Over protests from doctors and industry, the federal government for the first time Tuesday began to detail the billions of dollars that physicians and teaching hospitals receive from companies that sell medical equipment and drugs.
The newly public data cover 4.4 million payments during the last five months of 2013 that totaled $3.5 billion. Fridley's Medtronic Inc. appeared to be the biggest payer in Minnesota, with more than $10 million in spending just from its spinal and vascular divisions. St. Jude Medical in Little Canada spent just over $3 million.
Such payments are controversial, in that paying doctors to attend conferences or give speeches can be seen as a way to incentivize them to promote a certain company's products. Many of the biggest medical device companies have run into trouble over the practice, and Tuesday's disclosure is seen as an important step in increasing transparency.
"This is a significant accomplishment," said Allan Coukell, senior director of drugs and medical devices at the Pew Charitable Trusts, which has long supported such a disclosure. "While not all individual payment information has yet been published, this nevertheless represents a new level of transparency that will help inform patients and the public."

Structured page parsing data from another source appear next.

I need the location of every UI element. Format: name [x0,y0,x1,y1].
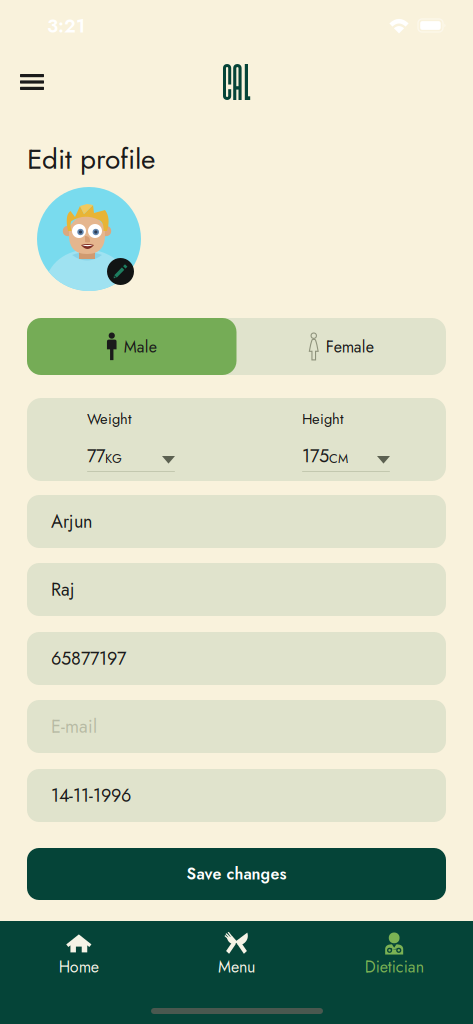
button[interactable]: 65877197 [27,632,446,685]
staticText: Save changes [186,862,286,886]
staticText: CM [329,449,348,468]
button[interactable]: Home [0,921,158,1024]
staticText: 14-11-1996 [51,782,131,808]
staticText: 3:21 [47,12,85,40]
staticText: Home [59,955,99,978]
button[interactable]: Male [27,318,236,375]
staticText: Male [124,335,157,358]
button[interactable]: Menu [8,60,56,104]
staticText: Arjun [51,508,92,534]
staticText: 65877197 [51,646,126,672]
staticText: 175 [302,443,329,469]
staticText: E-mail [51,714,97,740]
staticText: Weight [87,408,132,430]
button[interactable]: Weight [87,411,175,473]
staticText: Female [326,335,374,358]
button[interactable]: Arjun [27,495,446,548]
staticText: Dietician [365,955,424,978]
staticText: Height [302,408,344,430]
button[interactable]: E-mail [27,700,446,753]
staticText: 77 [87,443,105,469]
button[interactable]: Menu [158,921,315,1024]
button[interactable]: Female [236,318,446,375]
button[interactable]: 14-11-1996 [27,769,446,822]
staticText: Edit profile [27,139,155,179]
button[interactable]: Change profile photo [107,258,134,285]
button[interactable]: Save changes [27,848,446,900]
button[interactable]: Dietician [315,921,473,1024]
button[interactable]: Raj [27,563,446,616]
staticText: Raj [51,576,75,602]
staticText: KG [105,449,122,468]
button[interactable]: Height [302,411,390,473]
staticText: Menu [218,955,255,978]
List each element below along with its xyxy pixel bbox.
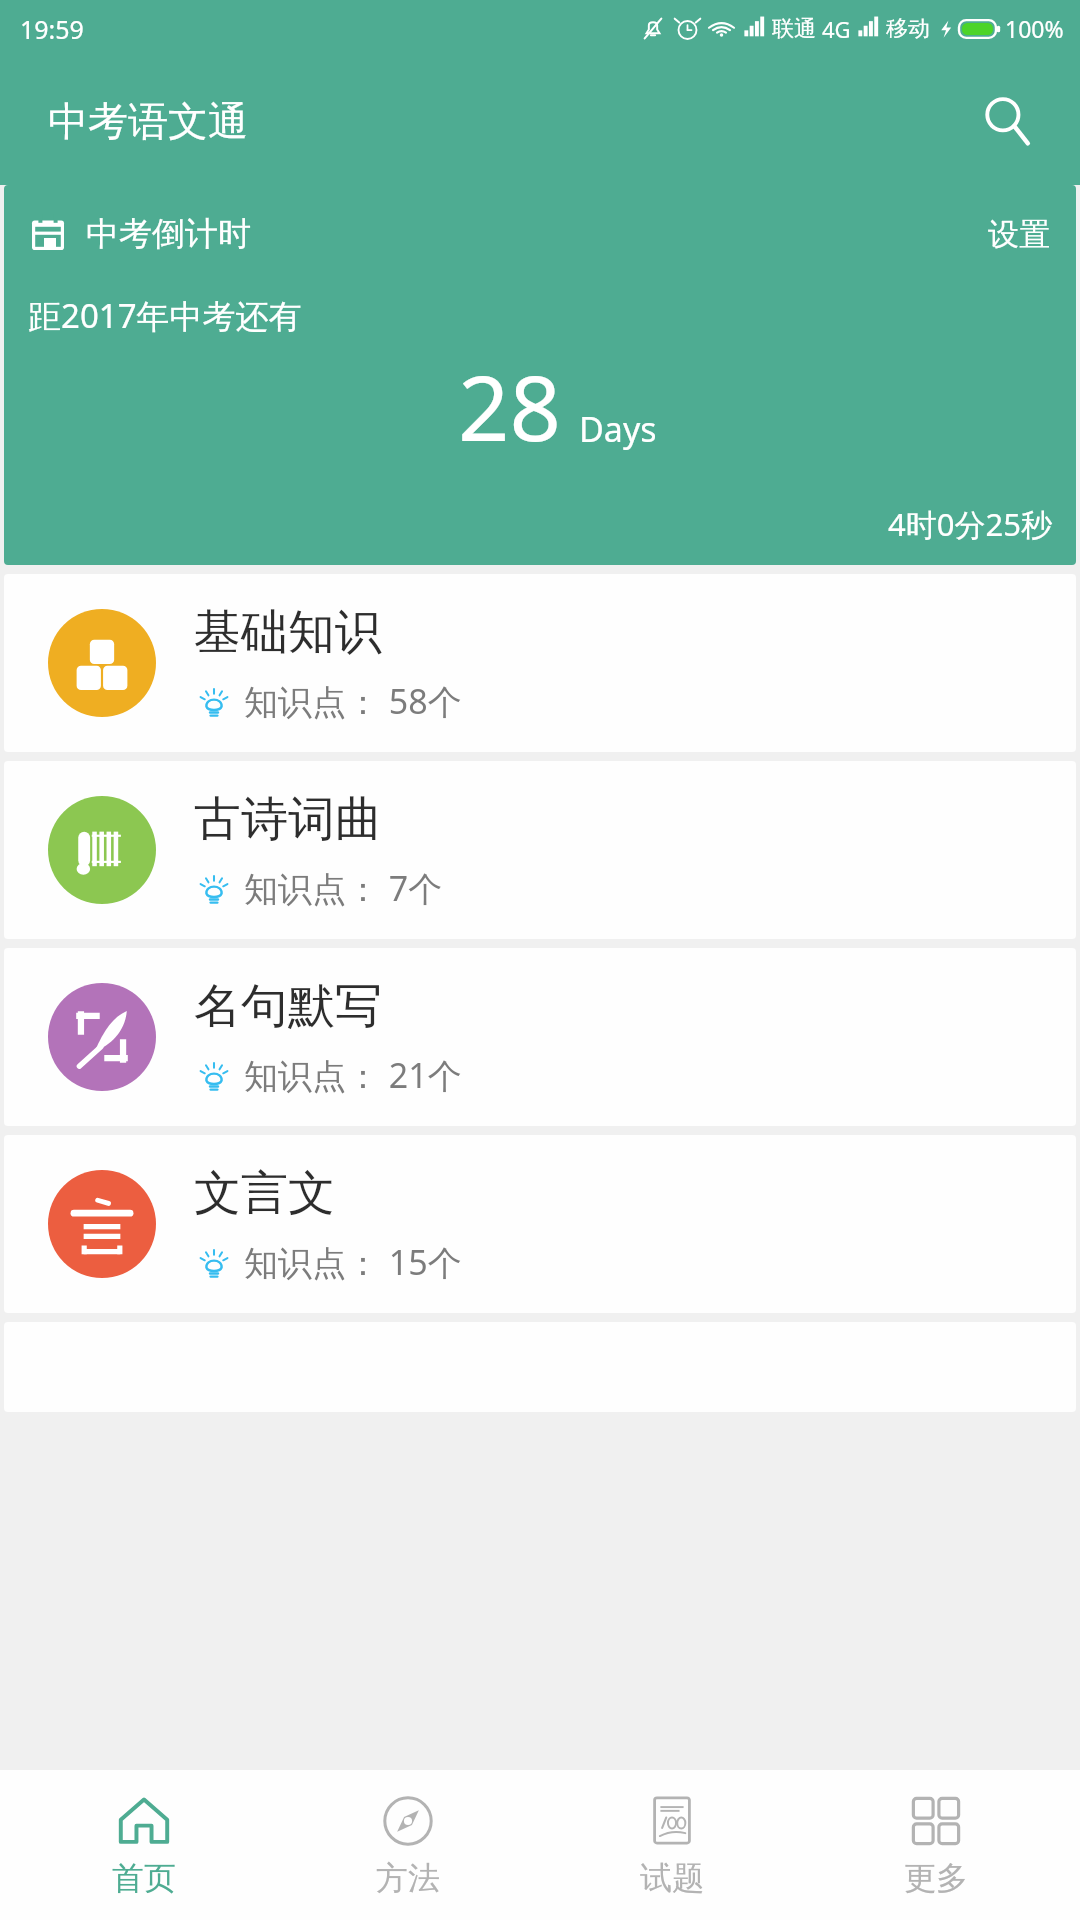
staticText: 名句默写 — [194, 977, 382, 1036]
staticText: 知识点： 15个 — [244, 1239, 462, 1285]
staticText: 联通 — [772, 15, 816, 43]
staticText: 方法 — [376, 1858, 440, 1898]
button[interactable]: 古诗词曲 — [4, 761, 1076, 939]
staticText: 移动 — [886, 15, 930, 43]
staticText: 4G — [822, 14, 851, 44]
staticText: 首页 — [112, 1858, 176, 1898]
button[interactable]: 方法 — [288, 1770, 528, 1920]
staticText: Days — [579, 406, 657, 452]
staticText: 中考倒计时 — [86, 213, 251, 255]
button[interactable]: 设置 — [988, 215, 1050, 254]
staticText: 知识点： 21个 — [244, 1052, 462, 1098]
staticText: 距2017年中考还有 — [28, 293, 302, 338]
button[interactable]: 名句默写 — [4, 948, 1076, 1126]
staticText: 100% — [1005, 13, 1064, 44]
staticText: 知识点： 7个 — [244, 865, 443, 911]
staticText: 文言文 — [194, 1164, 335, 1223]
staticText: 19:59 — [20, 12, 84, 46]
button[interactable]: 文言文 — [4, 1135, 1076, 1313]
staticText: 28 — [458, 345, 561, 468]
staticText: 知识点： 58个 — [244, 678, 462, 724]
button[interactable]: 中考倒计时 — [4, 185, 1076, 565]
button[interactable]: 更多 — [816, 1770, 1056, 1920]
staticText: 更多 — [904, 1858, 968, 1898]
staticText: 试题 — [640, 1858, 704, 1898]
staticText: 古诗词曲 — [194, 790, 382, 849]
button[interactable]: 基础知识 — [4, 574, 1076, 752]
button[interactable]: 首页 — [24, 1770, 264, 1920]
button[interactable]: Search — [966, 81, 1046, 161]
staticText: 4时0分25秒 — [888, 503, 1052, 545]
button[interactable]: 试题 — [552, 1770, 792, 1920]
staticText: 中考语文通 — [48, 96, 248, 146]
staticText: 基础知识 — [194, 603, 382, 662]
staticText: 设置 — [988, 215, 1050, 254]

The data release was mandated by the Affordable Care Act. All told, at least 546,000 doctors and 1,360 teaching hospitals across the United States received payments from companies that sell medical devices and drugs, according to the Centers for Medicare and Medicaid Services (CMS).
Hundreds of thousands of additional payments are still sealed for various reasons. Future annual releases of data will include the information now held under wraps.
While doctors complained that the data would mislead the public and discourage legitimate collaborations with companies, CMS officials urged consumers not to assume that any payments in the database necessarily compromised physicians' medical judgment.
"This publicly available website is designed to increase access to, and knowledge about, these relationships and provide the public with information to enable them to make informed decisions," federal officials wrote in a guide to the data at www.cms.gov/OpenPayments.